CAPM states that the expected return of any given asset should equal $ER_i=R_f+β_i (R_m-R_f)$, with α being the error term of the previous equation. Now, as α has an expected value of zero, then only way to achieve higher expected returns is taking on more β (given that $E[(R_m-R_f )]>0$). Every individual stock has some idiosyncratic risk in addition to its market β (true always when correlated less than perfectly with the market). Thus, we can get the best return/risk ratio by buying the market portfolio, as buying anything else, we could not get more expected return for the same β, but would only get some additional idiosyncratic risk.
Now, if you use historical data to estimate expected returns, you imply nonzero expected α-s for all assets. This is not coherent with the CAPM framework, so using this methodology within MPT, it has nothing to do with CAPM.

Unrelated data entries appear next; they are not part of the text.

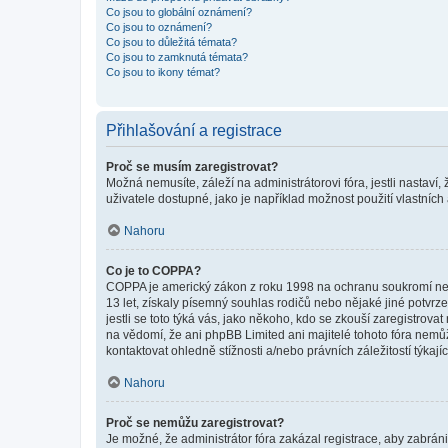
Co jsou to globální oznámení?
Co jsou to oznámení?
Co jsou to důležitá témata?
Co jsou to zamknutá témata?
Co jsou to ikony témat?
Přihlašování a registrace
Proč se musím zaregistrovat?
Možná nemusíte, záleží na administrátorovi fóra, jestli nastaví,
uživatele dostupné, jako je například možnost použití vlastních
Nahoru
Co je to COPPA?
COPPA je americký zákon z roku 1998 na ochranu soukromí nezl
13 let, získaly písemný souhlas rodičů nebo nějaké jiné potvrze
jestli se toto týká vás, jako někoho, kdo se zkouší zaregistro
na vědomí, že ani phpBB Limited ani majitelé tohoto fóra nem
kontaktovat ohledně stížnosti a/nebo právních záležitostí týkajíc
Nahoru
Proč se nemůžu zaregistrovat?
Je možné, že administrátor fóra zakázal registrace, aby zabrán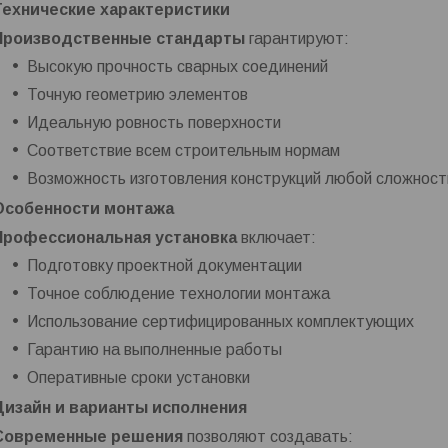
Технические характеристики
Производственные стандарты
гарантируют:
Высокую прочность сварных соединений
Точную геометрию элементов
Идеальную ровность поверхности
Соответствие всем строительным нормам
Возможность изготовления конструкций любой сложност
Особенности монтажа
Профессиональная установка
включает:
Подготовку проектной документации
Точное соблюдение технологии монтажа
Использование сертифицированных комплектующих
Гарантию на выполненные работы
Оперативные сроки установки
Дизайн и варианты исполнения
Современные решения
позволяют создавать: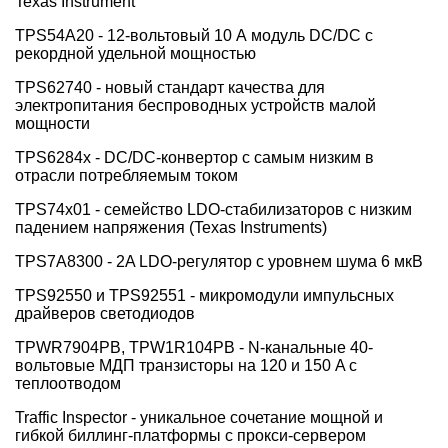
Texas Instrument
TPS54A20 - 12-вольтовый 10 А модуль DC/DC с
рекордной удельной мощностью
TPS62740 - новый стандарт качества для
электропитания беспроводных устройств малой
мощности
TPS6284x - DС/DC-конвертор с самым низким в
отрасли потребляемым током
TPS74x01 - семейство LDO-стабилизаторов с низким
падением напряжения (Texas Instruments)
TPS7A8300 - 2A LDO-регулятор с уровнем шума 6 мкВ
TPS92550 и TPS92551 - микромодули импульсных
драйверов светодиодов
TPWR7904PB, TPW1R104PB - N-канальные 40-
вольтовые МДП транзисторы на 120 и 150 A с
теплоотводом
Traffic Inspector - уникальное сочетание мощной и
гибкой биллинг-платформы с прокси-сервером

In effect by using MPT this way, you are generating a momentum based investment strategy, as you assume that assets that have had good returns historically will continue to have good returns in the future. Here is a paper in which a strategy is analyzed that utilizes short-term past historical returns as the expected returns for mean-variance optimization. https://papers.ssrn.com/sol3/papers.cfm?abstract_id=2606884
Edit: My initial answer was fairly ambiguous in terms of notation. To clarify my notion of the connection between CAPM, Jensen's Alpha and security characteristic line (SCL) in this context, as discussed in comments below:
We can define the SCL as $R_i = \alpha_i + \beta_i * R_m + \epsilon_i$ (with $R_i$ and $R_m$ being the realized security and market returns in excess of the risk-free rate and $\beta_i$ being the OLS regression beta with $R_i$ being the dependent variable and $R_m$ being the dependent variable).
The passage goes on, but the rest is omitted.